Fibre is found in foods that come from plant sources, including fruits, vegetables, whole grains, nuts, seeds and legumes such as beans and lentils. According to the National Health Service in the UK, there are two types of fibre - soluble and insoluble - both of which are beneficial to health and well-being.
Soluble fibre partially dissolves in water and forms a thick gel as it passes through the digestive tract, which helps lower blood cholesterol and control blood sugar levels. Soluble fibre is most commonly found in oat bran, oatmeal, bean, lentils, apples and barley.
Insoluble fibre forms a bulky substance in the gut where it helps prevent constipation and improve bowel regularity. Dietary sources of insoluble fibre include whole grains, as well as the skins, leaves and seeds of fruits and vegetables.
According to the Institute of Medicine in the US, men under the age of 50 need 38g of fibre per day, while women need 25g. For adults over the age of 50, the requirement is 30g per day for men and 21g for women.
It seems the effects of getting enough fibre can add up over time, and may even lead to a longer life. A landmark study published earlier this year in the Archives of Internal Medicine found that of the 400,000 people they studied, men who ate 29g of fibre and women who ate 26g of fibre per day were 22 per cent less likely to die after nine years, compared with men and women who consumed just 13g and 11g of fibre per day, respectively.
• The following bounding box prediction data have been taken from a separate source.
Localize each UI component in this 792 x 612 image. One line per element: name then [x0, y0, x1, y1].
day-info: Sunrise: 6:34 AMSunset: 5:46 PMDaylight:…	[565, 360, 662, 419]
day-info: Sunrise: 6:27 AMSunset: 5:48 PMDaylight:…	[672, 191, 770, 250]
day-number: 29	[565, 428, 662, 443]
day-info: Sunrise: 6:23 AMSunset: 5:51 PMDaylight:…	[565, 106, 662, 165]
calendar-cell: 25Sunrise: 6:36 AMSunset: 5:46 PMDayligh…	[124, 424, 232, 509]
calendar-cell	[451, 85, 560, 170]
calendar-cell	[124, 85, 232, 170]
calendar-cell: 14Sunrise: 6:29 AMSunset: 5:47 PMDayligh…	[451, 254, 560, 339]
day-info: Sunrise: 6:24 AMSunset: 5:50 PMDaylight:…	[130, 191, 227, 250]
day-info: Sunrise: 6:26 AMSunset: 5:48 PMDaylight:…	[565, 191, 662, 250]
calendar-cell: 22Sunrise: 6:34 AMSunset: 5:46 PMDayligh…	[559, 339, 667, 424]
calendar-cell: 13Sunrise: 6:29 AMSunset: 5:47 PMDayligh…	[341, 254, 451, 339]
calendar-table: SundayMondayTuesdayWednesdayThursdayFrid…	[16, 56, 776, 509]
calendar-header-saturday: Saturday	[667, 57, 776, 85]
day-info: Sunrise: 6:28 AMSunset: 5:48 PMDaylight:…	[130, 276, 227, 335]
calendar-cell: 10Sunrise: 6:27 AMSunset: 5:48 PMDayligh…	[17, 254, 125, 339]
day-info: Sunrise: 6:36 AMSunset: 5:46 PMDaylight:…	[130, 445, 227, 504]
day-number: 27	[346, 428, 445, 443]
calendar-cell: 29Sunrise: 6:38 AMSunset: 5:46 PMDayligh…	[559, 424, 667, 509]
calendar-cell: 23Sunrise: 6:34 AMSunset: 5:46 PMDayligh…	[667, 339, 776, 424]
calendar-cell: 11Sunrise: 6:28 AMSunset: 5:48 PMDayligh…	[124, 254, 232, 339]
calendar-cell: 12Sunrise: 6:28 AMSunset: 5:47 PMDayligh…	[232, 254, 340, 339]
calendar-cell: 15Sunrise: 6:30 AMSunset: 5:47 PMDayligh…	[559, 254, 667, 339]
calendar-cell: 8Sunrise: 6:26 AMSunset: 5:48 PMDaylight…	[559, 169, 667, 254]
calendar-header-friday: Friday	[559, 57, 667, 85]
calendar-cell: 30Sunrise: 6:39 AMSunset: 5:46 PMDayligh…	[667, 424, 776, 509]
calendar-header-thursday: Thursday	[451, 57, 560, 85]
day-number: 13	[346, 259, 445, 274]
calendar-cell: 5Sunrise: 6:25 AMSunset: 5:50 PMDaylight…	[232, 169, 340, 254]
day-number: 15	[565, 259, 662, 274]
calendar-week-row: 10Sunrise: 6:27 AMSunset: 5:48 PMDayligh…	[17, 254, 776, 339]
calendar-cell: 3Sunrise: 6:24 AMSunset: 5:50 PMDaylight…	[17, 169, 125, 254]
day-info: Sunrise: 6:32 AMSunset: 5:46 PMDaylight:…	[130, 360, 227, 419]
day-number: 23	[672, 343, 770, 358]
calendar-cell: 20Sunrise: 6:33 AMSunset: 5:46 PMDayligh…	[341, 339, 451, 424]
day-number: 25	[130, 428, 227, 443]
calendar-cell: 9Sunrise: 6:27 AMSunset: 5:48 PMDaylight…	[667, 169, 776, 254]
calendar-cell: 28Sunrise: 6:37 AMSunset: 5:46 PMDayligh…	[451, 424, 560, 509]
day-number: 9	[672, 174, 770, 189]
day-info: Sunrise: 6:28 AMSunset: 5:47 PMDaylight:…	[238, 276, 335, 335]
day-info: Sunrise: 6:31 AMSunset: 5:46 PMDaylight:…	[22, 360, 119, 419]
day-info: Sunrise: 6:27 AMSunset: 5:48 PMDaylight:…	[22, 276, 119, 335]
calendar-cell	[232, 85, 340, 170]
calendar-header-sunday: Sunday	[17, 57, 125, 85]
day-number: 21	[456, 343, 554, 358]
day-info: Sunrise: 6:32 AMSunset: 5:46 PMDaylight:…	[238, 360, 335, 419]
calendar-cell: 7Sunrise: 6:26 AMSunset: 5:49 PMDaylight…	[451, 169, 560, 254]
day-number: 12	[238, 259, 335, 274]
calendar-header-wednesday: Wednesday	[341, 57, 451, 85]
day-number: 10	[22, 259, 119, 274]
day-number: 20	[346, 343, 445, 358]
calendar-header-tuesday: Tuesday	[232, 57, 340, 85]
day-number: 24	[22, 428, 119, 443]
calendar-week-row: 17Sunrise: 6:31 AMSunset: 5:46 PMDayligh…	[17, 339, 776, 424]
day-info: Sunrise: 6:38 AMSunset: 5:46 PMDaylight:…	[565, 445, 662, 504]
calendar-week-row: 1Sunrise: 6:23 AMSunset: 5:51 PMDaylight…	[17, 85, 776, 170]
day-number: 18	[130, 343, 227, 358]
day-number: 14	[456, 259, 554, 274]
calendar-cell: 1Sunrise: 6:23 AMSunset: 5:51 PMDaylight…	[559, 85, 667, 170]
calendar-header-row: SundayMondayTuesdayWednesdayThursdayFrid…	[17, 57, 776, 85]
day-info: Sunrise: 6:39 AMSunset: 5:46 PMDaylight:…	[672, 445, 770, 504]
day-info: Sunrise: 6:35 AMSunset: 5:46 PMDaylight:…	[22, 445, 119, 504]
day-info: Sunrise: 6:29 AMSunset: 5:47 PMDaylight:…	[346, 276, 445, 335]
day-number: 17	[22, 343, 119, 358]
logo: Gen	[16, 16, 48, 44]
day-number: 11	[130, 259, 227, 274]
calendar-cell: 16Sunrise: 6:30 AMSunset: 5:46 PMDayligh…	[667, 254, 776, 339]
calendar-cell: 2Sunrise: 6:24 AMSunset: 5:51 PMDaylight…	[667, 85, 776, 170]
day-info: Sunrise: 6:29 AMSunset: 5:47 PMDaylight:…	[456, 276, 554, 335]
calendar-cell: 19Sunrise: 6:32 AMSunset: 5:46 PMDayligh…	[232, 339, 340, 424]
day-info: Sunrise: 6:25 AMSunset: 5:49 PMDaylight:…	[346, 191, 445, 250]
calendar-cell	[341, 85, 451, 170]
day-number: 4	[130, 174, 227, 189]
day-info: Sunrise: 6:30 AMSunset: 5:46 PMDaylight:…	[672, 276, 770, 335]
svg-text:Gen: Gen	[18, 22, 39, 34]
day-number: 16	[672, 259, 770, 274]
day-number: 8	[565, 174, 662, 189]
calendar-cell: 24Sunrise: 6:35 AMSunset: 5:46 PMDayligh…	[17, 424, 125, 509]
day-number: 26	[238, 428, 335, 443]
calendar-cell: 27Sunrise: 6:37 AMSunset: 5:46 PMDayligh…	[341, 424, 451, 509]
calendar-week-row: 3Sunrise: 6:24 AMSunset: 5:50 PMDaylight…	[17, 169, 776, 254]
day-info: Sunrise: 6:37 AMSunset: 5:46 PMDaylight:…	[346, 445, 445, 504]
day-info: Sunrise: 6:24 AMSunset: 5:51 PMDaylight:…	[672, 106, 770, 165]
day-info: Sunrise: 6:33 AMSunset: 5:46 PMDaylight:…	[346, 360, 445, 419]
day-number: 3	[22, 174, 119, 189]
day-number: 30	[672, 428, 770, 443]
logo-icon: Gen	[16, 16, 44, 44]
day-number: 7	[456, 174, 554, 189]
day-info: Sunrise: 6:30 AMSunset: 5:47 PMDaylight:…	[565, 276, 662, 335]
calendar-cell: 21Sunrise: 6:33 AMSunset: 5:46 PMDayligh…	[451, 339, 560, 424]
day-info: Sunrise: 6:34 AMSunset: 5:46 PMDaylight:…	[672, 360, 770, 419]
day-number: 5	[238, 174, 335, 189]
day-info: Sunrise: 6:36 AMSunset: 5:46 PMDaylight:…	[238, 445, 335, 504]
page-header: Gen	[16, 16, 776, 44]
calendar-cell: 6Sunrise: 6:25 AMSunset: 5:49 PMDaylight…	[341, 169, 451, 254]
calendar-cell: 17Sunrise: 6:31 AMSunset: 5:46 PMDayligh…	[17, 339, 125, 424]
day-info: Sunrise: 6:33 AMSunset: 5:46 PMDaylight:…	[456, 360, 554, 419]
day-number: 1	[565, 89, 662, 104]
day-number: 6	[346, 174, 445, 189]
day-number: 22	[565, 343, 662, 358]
Few other nutrients have the documented health benefits of fibre; yet research shows most adults continue to fall short on their intake. While studies aren't available for the UAE, according to Statistics Canada adults in that country get on average just 14 grams per day. Similar estimates suggest Britons and Americans aren't much better with just 14g and 15g of fibre day, respectively.
According to Stangier, most people do not get adequate amounts of fibre in their diet. He says diets that are high in processed food, such as fast food, white bread and sweets often lack the necessary fibre for good health.
Ellen Gerero, a clinical dietician at Sheikh Khalifa Medical City in Abu Dhabi, agrees that it's a nutrient most people fall short on. "Definitely most people could benefit from more fibre in their diets," she says.
Fortunately increasing your fibre intake need not be difficult or expensive. In fact, Gerero recommends some simple food swaps. "Eat whole grain sources of bread and cereals," she says, and recommends looking for products that list "100 per cent whole wheat, rye, oats or bran as the first or second ingredient".
"Have brown or wild rice instead of white rice or potatoes, compare the nutrition facts label to similar foods to find higher fibre products and add beans and lentils to dishes."
Gerero also suggests accompanying your diet with at least eight glasses of fluids per day. According to the American Dietetic Association in the US, a sudden increase in fibre intake can cause abdominal bloating and stomach cramps. They recommend increasing your fibre intake slowly and making sure you get plenty of fluids, which can help alleviate any discomfort.
Michelle Gelok is a member of Dieticians of Canada and holds a BSc in Food and Nutrition. She lives in Abu Dhabi.